CI publishes both :latest and a semver-tagged image (:vX.Y.Z, read from the repo-root VERSION file — see G8). If a deploy ships a regression, pin the previous version explicitly and redeploy:

# Edit docker-compose.yml — change
#   image: git.midasvo.nl/midas/podradar-backend:latest
# to
#   image: git.midasvo.nl/midas/podradar-backend:v0.0.X
# (and the same for podradar-frontend)
docker compose pull
docker compose up -d

When the fix lands on main, edit the file back to :latest and bump VERSION for the next release.

HTTPS / session cookies

Production deployments must terminate TLS. The session cookie is set with Secure and SameSite=Strict in the docker profile, which means it will not be transmitted over plain HTTP and won't be sent on cross-origin requests. If you front PodRadar with HTTPS via reverse proxy (Caddy, nginx, Traefik), this works out of the box.

If you genuinely need to run over HTTP for a private network, set PODRADAR_COOKIE_SECURE=false.

CSRF / Origin check

In the docker profile, every state-changing /api/** request (POST/PUT/PATCH/DELETE) must carry an Origin (or, as a fallback, a Referer) header that matches PODRADAR_CORS_ALLOWED_ORIGINS. Browsers attach Origin automatically on these methods, so legitimate same-origin SPA traffic is unaffected. Cross-site form-submission attacks are rejected with HTTP 403 even when SameSite=Strict is somehow bypassed. GPodder (/api/2/..., used by AntennaPod) and /actuator/... are exempt — their clients authenticate via HTTP Basic and do not send Origin.
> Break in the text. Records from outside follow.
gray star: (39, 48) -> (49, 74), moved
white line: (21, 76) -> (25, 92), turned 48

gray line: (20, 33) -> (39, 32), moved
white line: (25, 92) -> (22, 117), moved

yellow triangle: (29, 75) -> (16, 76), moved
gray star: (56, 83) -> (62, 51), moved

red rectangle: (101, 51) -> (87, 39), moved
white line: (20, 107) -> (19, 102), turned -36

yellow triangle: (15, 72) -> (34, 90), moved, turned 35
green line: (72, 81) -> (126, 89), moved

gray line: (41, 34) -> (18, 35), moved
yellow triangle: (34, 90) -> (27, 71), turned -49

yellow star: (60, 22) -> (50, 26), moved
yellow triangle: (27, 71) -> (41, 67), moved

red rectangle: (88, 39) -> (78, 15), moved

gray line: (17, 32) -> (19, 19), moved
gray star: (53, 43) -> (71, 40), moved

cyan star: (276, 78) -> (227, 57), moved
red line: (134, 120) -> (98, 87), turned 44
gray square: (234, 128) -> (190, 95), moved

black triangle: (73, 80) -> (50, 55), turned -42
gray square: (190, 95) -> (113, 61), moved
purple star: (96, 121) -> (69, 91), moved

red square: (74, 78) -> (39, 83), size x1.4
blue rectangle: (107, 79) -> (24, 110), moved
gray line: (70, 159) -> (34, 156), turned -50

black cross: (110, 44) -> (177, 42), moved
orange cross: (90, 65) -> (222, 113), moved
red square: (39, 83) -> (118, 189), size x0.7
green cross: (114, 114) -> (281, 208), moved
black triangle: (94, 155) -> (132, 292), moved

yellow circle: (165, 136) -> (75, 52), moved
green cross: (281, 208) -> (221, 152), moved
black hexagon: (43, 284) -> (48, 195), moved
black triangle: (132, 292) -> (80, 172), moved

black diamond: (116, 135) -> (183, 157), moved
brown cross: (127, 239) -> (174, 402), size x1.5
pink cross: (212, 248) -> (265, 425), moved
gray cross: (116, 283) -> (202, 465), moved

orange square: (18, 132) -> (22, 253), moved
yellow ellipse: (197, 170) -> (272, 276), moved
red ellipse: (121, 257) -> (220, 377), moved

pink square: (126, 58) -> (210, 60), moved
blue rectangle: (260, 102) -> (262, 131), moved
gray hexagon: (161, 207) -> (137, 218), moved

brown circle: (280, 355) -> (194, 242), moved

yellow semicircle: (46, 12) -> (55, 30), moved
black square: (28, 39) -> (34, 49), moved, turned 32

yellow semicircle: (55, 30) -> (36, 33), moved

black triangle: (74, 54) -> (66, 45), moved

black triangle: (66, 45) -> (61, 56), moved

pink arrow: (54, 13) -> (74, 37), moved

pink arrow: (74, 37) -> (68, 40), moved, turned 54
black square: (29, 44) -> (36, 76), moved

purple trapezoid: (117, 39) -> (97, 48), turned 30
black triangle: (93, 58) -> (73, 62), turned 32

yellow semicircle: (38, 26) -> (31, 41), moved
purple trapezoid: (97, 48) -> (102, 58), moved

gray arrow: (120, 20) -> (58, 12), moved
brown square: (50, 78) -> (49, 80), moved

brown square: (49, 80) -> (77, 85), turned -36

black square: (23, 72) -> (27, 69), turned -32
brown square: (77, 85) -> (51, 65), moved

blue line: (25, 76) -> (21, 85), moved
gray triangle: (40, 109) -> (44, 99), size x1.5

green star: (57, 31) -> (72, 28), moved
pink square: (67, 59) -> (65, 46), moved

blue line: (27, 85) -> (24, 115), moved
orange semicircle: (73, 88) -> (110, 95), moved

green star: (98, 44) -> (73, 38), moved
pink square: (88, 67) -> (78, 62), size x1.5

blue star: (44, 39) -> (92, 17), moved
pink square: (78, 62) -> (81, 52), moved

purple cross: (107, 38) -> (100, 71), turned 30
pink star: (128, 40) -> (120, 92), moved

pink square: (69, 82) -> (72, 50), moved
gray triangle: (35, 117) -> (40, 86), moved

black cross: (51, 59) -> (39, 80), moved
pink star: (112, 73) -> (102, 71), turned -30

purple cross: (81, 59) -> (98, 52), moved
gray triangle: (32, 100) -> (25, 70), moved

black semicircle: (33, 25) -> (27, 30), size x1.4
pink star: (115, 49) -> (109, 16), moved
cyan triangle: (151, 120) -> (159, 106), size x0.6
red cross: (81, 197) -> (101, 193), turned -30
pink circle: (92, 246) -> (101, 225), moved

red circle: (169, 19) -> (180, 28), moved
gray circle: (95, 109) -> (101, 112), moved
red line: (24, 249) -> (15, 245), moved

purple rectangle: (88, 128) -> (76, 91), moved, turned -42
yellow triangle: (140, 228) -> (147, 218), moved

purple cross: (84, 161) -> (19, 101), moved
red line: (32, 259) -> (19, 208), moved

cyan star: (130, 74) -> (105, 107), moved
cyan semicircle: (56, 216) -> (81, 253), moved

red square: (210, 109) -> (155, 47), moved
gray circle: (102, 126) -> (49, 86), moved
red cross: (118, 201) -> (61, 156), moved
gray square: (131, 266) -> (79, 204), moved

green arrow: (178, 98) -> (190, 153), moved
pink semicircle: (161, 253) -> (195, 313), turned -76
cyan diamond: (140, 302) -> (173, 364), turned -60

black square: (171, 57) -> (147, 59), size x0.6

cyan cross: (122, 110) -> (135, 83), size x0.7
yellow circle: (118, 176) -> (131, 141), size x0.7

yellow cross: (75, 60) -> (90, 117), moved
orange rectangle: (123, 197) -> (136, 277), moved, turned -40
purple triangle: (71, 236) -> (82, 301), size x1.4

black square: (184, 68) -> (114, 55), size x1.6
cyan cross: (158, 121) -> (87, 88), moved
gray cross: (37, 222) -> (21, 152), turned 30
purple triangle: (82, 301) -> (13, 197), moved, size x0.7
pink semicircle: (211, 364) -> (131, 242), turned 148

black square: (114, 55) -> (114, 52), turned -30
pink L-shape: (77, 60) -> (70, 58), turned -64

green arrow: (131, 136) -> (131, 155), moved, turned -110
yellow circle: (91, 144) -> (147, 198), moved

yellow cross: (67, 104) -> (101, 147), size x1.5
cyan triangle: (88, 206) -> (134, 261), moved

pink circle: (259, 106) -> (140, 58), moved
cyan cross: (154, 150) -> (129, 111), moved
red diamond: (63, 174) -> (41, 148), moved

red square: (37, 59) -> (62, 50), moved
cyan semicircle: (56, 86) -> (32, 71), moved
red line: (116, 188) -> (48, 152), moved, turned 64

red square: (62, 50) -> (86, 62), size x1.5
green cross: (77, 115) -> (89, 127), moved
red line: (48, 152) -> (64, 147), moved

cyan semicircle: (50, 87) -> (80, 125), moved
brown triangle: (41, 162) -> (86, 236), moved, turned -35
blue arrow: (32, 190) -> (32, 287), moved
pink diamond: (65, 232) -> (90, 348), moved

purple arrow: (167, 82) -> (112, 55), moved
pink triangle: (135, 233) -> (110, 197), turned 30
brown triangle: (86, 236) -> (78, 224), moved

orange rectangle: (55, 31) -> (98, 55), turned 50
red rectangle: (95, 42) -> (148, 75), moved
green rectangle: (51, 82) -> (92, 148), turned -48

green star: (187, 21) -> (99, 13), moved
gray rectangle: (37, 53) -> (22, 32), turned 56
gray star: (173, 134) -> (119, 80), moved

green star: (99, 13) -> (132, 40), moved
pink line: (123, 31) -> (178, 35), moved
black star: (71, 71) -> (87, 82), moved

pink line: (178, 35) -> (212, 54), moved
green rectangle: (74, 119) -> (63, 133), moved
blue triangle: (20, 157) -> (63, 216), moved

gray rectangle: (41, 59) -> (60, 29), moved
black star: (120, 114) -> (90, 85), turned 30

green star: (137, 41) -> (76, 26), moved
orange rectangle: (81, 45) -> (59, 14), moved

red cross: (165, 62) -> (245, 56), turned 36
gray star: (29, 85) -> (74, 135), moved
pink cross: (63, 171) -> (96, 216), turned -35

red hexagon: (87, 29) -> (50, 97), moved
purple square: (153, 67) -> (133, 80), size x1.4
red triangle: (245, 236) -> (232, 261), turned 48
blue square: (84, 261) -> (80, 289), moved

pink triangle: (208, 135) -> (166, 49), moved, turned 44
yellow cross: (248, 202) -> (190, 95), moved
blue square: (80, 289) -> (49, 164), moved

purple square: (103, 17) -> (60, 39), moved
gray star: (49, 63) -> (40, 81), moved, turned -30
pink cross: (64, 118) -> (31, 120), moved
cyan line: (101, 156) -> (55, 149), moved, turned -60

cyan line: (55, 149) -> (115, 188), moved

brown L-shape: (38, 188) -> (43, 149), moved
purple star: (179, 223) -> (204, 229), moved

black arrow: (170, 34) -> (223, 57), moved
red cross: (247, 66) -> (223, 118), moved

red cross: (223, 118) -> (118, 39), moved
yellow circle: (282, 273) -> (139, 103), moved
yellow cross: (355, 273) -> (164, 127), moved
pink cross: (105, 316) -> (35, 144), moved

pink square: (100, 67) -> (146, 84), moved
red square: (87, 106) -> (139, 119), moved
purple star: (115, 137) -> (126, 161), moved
Disable with PODRADAR_CSRF_ORIGIN_CHECK=false only for diagnosis.

Health checks

The backend exposes Spring Boot Actuator endpoints:

• GET /actuator/health — overall app + Liquibase + database health (returns {"status":"UP",...} or DOWN). Anonymous callers see only the top-level status; authenticated admins see component details.
• GET /actuator/health/liveness — used by the Docker healthcheck.
• GET /actuator/health/readiness — true once the app is ready to serve traffic.
• GET /actuator/info — app metadata (anonymous).
• GET /actuator/metrics/** — admin-only metrics.

Database migration recovery

Liquibase acquires a row in DATABASECHANGELOGLOCK while applying migrations. If a previous backend container was killed mid-migration, the lock can be left behind and a new backend will block on startup. The backend sets liquibase.changeLogLockWaitTimeInMinutes=5 as a JVM system property in PodradarApplication.main() (Spring Boot's LiquibaseProperties does not expose this key in YAML), so it fails fast after 5 minutes rather than hanging forever. Override with -Dliquibase.changeLogLockWaitTimeInMinutes=N if needed.

Symptom. docker compose up -d brings everything up, but podradar-backend never reaches healthy and docker compose ps shows it stuck or restarting.

Diagnosis. Look for the Liquibase wait message:

docker compose logs podradar-backend | grep -i liquibase

You will see lines like Waiting for changelog lock.... repeating, and eventually Could not acquire change log lock.

Recovery (last resort, manual). Only do this when you are certain no other Liquibase process is running against the database (e.g., no other backend container is starting). With the backend stopped, clear the lock row directly:

docker exec -it podradar-db psql -U podradar -d podradar -c "DELETE FROM DATABASECHANGELOGLOCK;"
docker compose restart podradar-backend

Clearing the lock while another Liquibase process is genuinely mid-migration can corrupt the migration state — when in doubt, wait the lock out instead.

Note on changeset 032 (split crawl error counters). When this migration runs, every existing podcast row inherits consecutive_parse_errors=0 and consecutive_network_errors=0 regardless of the legacy consecutive_errors value. This is intentional: feeds at the edge of being marked DEAD get a fresh retry budget on the first crawl after deploy. Genuinely dead feeds will re-hit the threshold within ~10 crawl cycles.